From the first line to the last, transcribe the material exactly.
Exercise input section start
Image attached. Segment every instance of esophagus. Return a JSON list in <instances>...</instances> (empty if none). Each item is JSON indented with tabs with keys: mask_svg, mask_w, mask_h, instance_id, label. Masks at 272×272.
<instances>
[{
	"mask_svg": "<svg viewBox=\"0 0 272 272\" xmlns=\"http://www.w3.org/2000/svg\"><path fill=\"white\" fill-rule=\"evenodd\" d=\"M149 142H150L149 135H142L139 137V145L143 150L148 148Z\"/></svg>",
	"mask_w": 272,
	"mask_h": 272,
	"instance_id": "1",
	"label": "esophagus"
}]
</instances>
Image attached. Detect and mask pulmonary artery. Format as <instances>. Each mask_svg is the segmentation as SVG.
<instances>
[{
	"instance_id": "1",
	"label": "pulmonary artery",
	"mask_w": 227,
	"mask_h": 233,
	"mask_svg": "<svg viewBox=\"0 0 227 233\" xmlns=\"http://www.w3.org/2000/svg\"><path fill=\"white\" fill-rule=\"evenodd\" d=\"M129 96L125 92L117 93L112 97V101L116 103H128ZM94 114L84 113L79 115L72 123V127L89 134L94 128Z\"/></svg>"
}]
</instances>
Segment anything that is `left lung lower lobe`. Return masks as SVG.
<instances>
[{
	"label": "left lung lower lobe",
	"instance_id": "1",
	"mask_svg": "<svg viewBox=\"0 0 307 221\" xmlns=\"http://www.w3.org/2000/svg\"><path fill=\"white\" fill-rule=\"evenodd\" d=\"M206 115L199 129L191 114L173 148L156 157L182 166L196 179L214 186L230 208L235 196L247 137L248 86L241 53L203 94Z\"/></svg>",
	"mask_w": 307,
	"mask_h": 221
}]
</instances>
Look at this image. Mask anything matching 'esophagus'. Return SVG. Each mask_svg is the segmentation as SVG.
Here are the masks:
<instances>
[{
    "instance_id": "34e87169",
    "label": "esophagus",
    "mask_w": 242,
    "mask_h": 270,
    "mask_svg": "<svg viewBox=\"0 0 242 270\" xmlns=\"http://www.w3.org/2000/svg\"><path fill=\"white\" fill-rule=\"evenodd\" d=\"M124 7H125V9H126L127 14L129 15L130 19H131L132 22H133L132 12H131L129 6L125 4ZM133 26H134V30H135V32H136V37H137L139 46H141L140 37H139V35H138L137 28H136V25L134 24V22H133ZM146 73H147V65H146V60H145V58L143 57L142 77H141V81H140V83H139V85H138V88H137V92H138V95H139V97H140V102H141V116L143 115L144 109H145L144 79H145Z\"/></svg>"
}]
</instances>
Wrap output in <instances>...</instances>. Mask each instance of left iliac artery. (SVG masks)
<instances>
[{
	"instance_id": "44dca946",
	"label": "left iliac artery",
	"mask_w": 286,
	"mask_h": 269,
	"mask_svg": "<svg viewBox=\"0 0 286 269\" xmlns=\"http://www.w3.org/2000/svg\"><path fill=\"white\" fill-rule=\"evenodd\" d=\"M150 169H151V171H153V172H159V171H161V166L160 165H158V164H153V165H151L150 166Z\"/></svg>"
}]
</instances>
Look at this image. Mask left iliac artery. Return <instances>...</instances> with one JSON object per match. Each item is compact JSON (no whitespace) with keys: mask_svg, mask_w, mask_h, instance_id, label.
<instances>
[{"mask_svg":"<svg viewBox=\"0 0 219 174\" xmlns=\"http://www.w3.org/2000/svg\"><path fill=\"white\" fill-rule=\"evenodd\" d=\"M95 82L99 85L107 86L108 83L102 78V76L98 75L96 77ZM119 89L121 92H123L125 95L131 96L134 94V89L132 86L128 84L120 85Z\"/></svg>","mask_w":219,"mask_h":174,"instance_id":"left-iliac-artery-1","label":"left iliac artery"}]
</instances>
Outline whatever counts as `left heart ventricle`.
Exercise input section end
- Completed task:
Image attached. Segment every instance of esophagus. Return a JSON list in <instances>...</instances> (empty if none). Each item is JSON indented with tabs with keys: mask_svg, mask_w, mask_h, instance_id, label. Masks at 272×272.
<instances>
[{
	"mask_svg": "<svg viewBox=\"0 0 272 272\" xmlns=\"http://www.w3.org/2000/svg\"><path fill=\"white\" fill-rule=\"evenodd\" d=\"M149 142H150L149 135H142L139 137V145L143 150L148 148Z\"/></svg>",
	"mask_w": 272,
	"mask_h": 272,
	"instance_id": "1",
	"label": "esophagus"
}]
</instances>
Image attached. Detect and mask pulmonary artery. Format as <instances>. Each mask_svg is the segmentation as SVG.
<instances>
[{
	"instance_id": "1",
	"label": "pulmonary artery",
	"mask_w": 227,
	"mask_h": 233,
	"mask_svg": "<svg viewBox=\"0 0 227 233\" xmlns=\"http://www.w3.org/2000/svg\"><path fill=\"white\" fill-rule=\"evenodd\" d=\"M129 96L125 92L117 93L112 97V101L116 103H128ZM94 114L84 113L79 115L72 123V127L89 134L94 128Z\"/></svg>"
}]
</instances>
Segment anything that is `left lung lower lobe`. Return masks as SVG.
<instances>
[{
	"label": "left lung lower lobe",
	"instance_id": "1",
	"mask_svg": "<svg viewBox=\"0 0 307 221\" xmlns=\"http://www.w3.org/2000/svg\"><path fill=\"white\" fill-rule=\"evenodd\" d=\"M206 115L199 129L191 114L173 148L156 157L182 166L196 179L214 186L230 208L235 196L247 137L248 86L241 53L203 94Z\"/></svg>",
	"mask_w": 307,
	"mask_h": 221
}]
</instances>
Look at this image. Mask anything matching 'esophagus'. Return SVG. Each mask_svg is the segmentation as SVG.
Here are the masks:
<instances>
[{
    "instance_id": "34e87169",
    "label": "esophagus",
    "mask_w": 242,
    "mask_h": 270,
    "mask_svg": "<svg viewBox=\"0 0 242 270\" xmlns=\"http://www.w3.org/2000/svg\"><path fill=\"white\" fill-rule=\"evenodd\" d=\"M124 7H125V9H126L127 14L129 15L130 19H131L132 22H133L132 12H131L129 6L125 4ZM133 26H134V30H135V32H136V37H137L139 46H141L140 37H139V35H138L137 28H136V25L134 24V22H133ZM146 73H147V65H146V60H145V58L143 57L142 77H141V81H140V83H139V85H138V88H137V92H138V95H139V97H140V102H141V116L143 115L144 109H145L144 79H145Z\"/></svg>"
}]
</instances>
Wrap output in <instances>...</instances>. Mask each instance of left iliac artery. (SVG masks)
<instances>
[{
	"instance_id": "44dca946",
	"label": "left iliac artery",
	"mask_w": 286,
	"mask_h": 269,
	"mask_svg": "<svg viewBox=\"0 0 286 269\" xmlns=\"http://www.w3.org/2000/svg\"><path fill=\"white\" fill-rule=\"evenodd\" d=\"M150 169H151V171H153V172H159V171H161V166L160 165H158V164H153V165H151L150 166Z\"/></svg>"
}]
</instances>
Look at this image. Mask left iliac artery. Return <instances>...</instances> with one JSON object per match. Each item is compact JSON (no whitespace) with keys: mask_svg, mask_w, mask_h, instance_id, label.
<instances>
[{"mask_svg":"<svg viewBox=\"0 0 219 174\" xmlns=\"http://www.w3.org/2000/svg\"><path fill=\"white\" fill-rule=\"evenodd\" d=\"M95 82L99 85L107 86L108 83L102 78V76L98 75L96 77ZM119 89L121 92H123L125 95L131 96L134 94V89L132 86L128 84L120 85Z\"/></svg>","mask_w":219,"mask_h":174,"instance_id":"left-iliac-artery-1","label":"left iliac artery"}]
</instances>
Outline whatever counts as `left heart ventricle`.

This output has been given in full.